I am often asked why, in a country of such talent and imagination, the U.S. political class is so feeble. Why are our politicians so uninspiring, to say nothing of ignorant and oafish?

The short answer is because political life is awful, and potential candidates have to weigh the effect on their families plus the wear and tear of becoming a candidate, let alone winning.

I would name three barriers that keep good people out of politics: the money, the primary system and the media scrutiny.

Taking these in order, you must have access to enormous funding to be a candidate. Mr. Smith, the character in the 1939 movie “Mr. Smith Goes to Washington,” was appointed. He didn’t have to subject his rectitude to the electoral process.

A candidate for Congress must get substantial funding from the outset and be prepared to spend much of his or her career raising money, which frequently means bending your judgment to the will of donors. Yes, Mr. Smith, to some extent, the system is inherently corrupt.

I asked a prominent political consultant what he asks a candidate before going to work for him or her. First is money: Do you have your own, or can you raise it? Second are skeletons in the closet: Have you been arrested for indecent exposure or drunk-driving offenses?

Finally, the consultant told me, he asks a candidate: What do you stand for? In short, the mechanisms of politics triumph over principles. A member of the House once told me that he spent much of his time meeting with donors and attending fundraisers. “You’ve got to do it,” he said.

In the days of the smoke-filled rooms (there really was a lot of smoke), the party — the professionals — prevailed. In the primary system, the odds are on those who are extreme and appeal to the fringes of their party ideology. The party doesn’t shape today’s candidates; they shape the party.

Look at the Republicans, little recognizable from the party of old; the party that was held in check by the New England stalwarts. Or look at how the Democrats fight to avoid falling into the chasm of the far left. Once, the Democrats were held in check by labor, which gave the party an institutional center.

On the face of it, the primary system favors grassroots democracy and the individual. In fact, it favors those with rich friends who will cough up.

Finally, there is media scrutiny. If you want to run for office, you become a public plaything. Everything you ever wrote or said can and will be dredged up.

Opposition research operatives will interview old lovers; check on what you wrote in the school yearbook; rake through your social media posts; and that unfortunate slip of the tongue in a local television interview years ago will be reprised on the evening news. You have a target on your back, and it will be there every day you are in office.

This delving into every corner of life is a huge barrier that keeps a lot of talent out of politics. Anyone who has ever had a disputed business dealing, a DUI arrest (not even a conviction) or a messy divorce is advised to forego a political career, no matter how talented and how much real expertise Mr. Smith might bring to the statehouse or Congress.

Run for political office, and you put your family at risk, your private life on display and, having been hung out to dry, you may not even win.

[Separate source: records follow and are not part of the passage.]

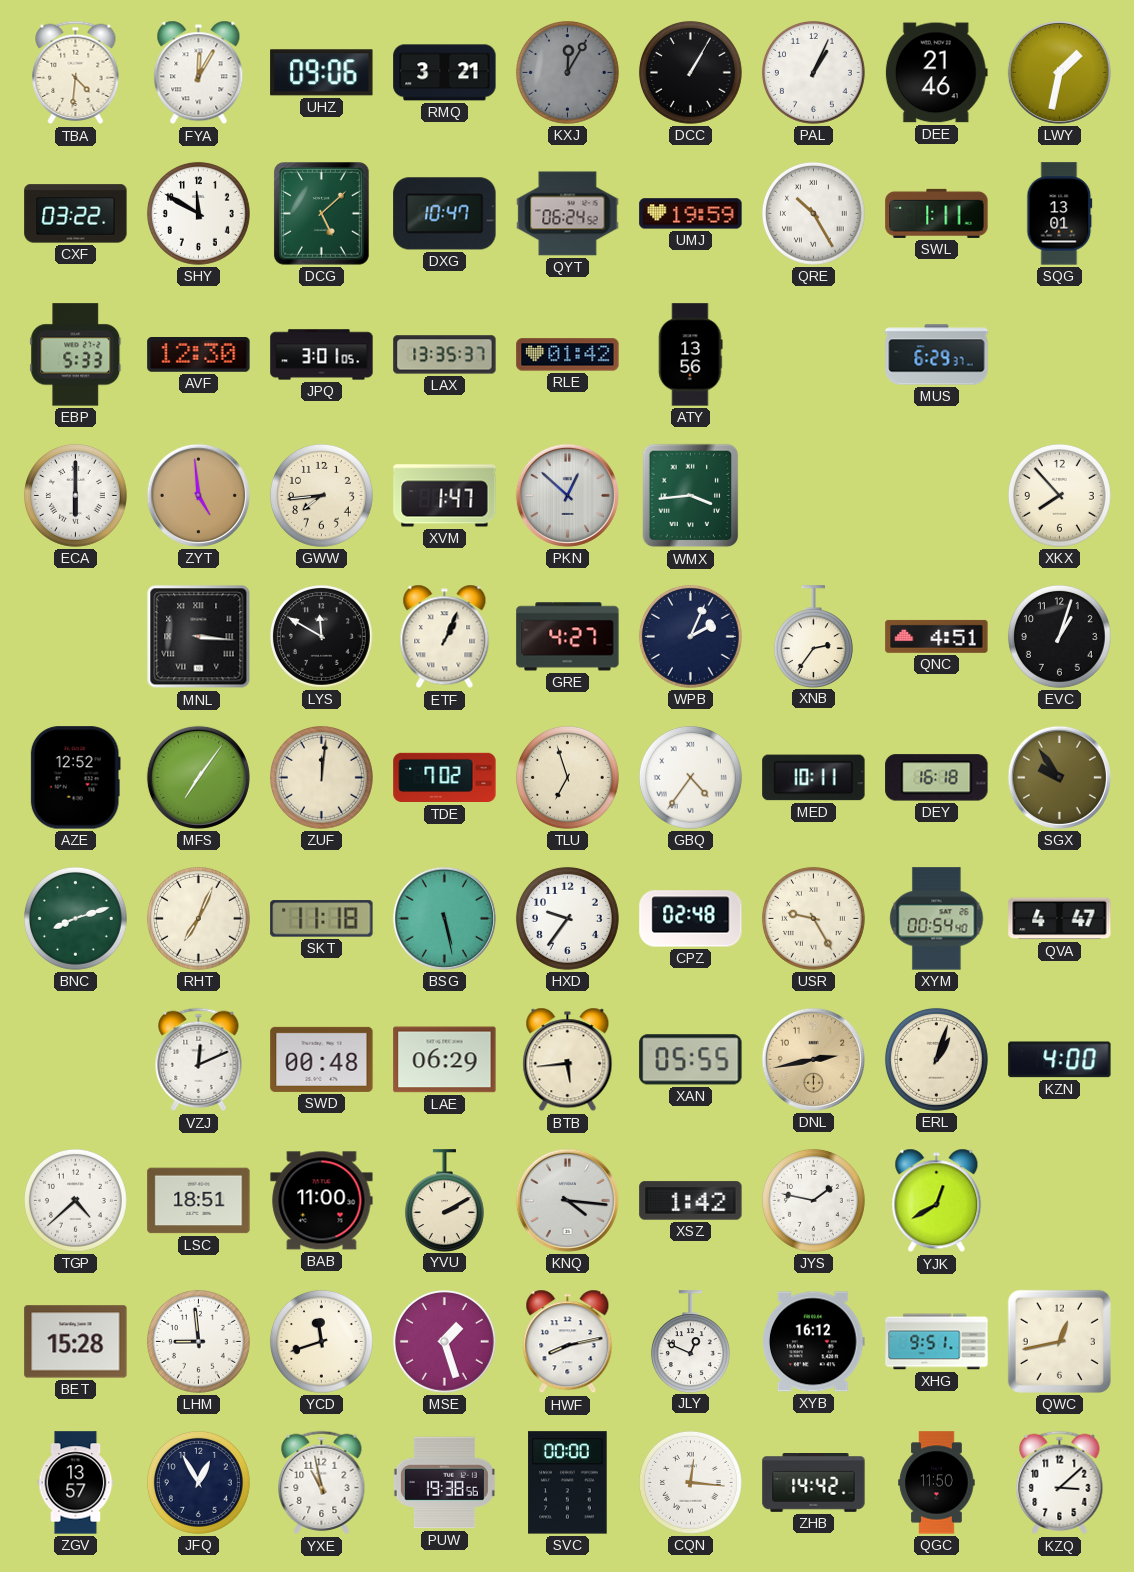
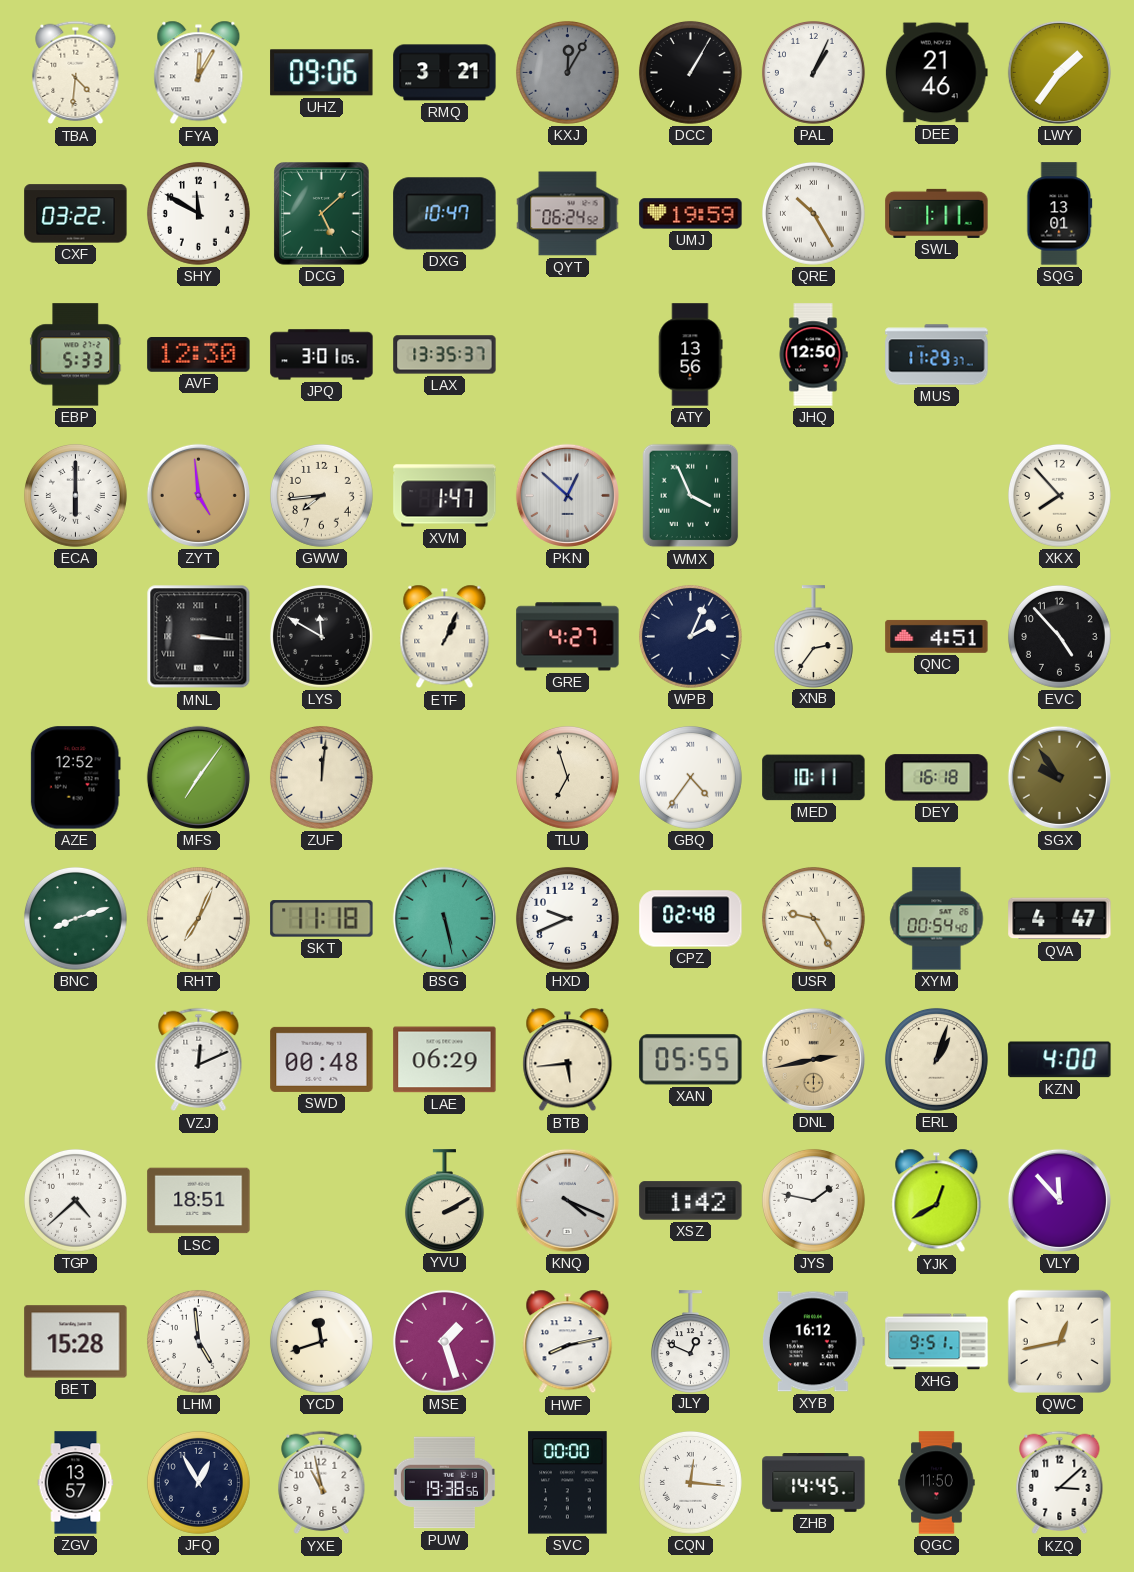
LWY: 1:32 -> 1:36
RLE: 01:42 -> none
JHQ: none -> 12:50
MUS: 6:29 -> 11:29
WMX: 3:44 -> 3:56
EVC: 1:03 -> 4:53
TDE: 7:02 -> none
HXD: 9:36 -> 9:41
BAB: 11:00 -> none
KNQ: 4:16 -> 4:19
VLY: none -> 11:53
LHM: 8:59 -> 4:59
ZHB: 14:42 -> 14:45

These are some of the factors that might explain why Congress is so risible and why such outrageously fringy people now occupy high office.

Having observed politics on three continents, I am firmly of the belief that it needs strong institutions in the form of local political associations and party structure, and candidates should be judged on the body of their work, not on a slip of the tongue or an indiscretion.

However, the selection of candidates is always a hard call. If parties have too much control over the system, party hacks are favored and new, quality candidates are shut out.

If primaries continue as they have, the fringes triumph. Just look at the Congress — a smorgasbord of wackiness.